Report every line from the material that contains the word "namelijk".

Task input |
= Beginning of Section =
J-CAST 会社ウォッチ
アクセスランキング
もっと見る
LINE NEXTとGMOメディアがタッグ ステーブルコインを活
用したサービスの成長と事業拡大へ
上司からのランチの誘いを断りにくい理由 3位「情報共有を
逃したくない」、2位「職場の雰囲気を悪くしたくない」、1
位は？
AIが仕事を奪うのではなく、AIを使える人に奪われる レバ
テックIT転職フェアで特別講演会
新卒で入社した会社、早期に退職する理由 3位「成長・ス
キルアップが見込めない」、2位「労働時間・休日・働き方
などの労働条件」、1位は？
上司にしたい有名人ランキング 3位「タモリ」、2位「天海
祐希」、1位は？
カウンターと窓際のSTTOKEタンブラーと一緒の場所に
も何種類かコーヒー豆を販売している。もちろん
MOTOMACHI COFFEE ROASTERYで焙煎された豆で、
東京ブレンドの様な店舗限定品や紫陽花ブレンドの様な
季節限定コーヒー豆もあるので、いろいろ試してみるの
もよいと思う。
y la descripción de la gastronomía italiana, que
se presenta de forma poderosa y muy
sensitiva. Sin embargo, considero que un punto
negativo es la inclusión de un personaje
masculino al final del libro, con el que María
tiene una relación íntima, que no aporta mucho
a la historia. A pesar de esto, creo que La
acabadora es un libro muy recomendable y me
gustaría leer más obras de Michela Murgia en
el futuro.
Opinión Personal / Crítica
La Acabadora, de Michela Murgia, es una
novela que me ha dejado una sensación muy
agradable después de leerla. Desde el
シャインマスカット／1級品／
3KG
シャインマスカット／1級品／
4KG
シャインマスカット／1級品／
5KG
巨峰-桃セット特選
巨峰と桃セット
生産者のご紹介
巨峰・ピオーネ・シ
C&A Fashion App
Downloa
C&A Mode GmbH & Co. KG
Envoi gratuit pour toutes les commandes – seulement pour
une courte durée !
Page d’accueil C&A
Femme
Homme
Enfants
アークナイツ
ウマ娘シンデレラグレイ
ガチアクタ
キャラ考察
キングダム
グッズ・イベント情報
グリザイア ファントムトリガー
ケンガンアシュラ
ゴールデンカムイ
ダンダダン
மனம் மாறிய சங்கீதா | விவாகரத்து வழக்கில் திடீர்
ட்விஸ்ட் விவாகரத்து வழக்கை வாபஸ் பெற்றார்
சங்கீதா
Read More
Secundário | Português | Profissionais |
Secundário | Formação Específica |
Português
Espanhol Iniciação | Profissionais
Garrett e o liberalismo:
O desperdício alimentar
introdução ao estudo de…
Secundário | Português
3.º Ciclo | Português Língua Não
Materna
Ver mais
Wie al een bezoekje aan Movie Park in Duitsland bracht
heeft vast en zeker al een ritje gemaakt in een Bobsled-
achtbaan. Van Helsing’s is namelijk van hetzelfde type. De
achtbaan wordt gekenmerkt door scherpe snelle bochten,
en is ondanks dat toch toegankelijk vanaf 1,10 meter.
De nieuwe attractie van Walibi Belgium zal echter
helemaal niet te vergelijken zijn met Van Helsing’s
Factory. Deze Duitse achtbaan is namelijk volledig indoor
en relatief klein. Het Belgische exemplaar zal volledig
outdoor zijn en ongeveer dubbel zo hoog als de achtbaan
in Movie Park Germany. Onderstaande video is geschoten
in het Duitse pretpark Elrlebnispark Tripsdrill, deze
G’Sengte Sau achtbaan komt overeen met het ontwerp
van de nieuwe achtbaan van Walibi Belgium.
= End of Section =
Task result |
achtbaan. Van Helsing’s is namelijk van hetzelfde type. De
Factory. Deze Duitse achtbaan is namelijk volledig indoor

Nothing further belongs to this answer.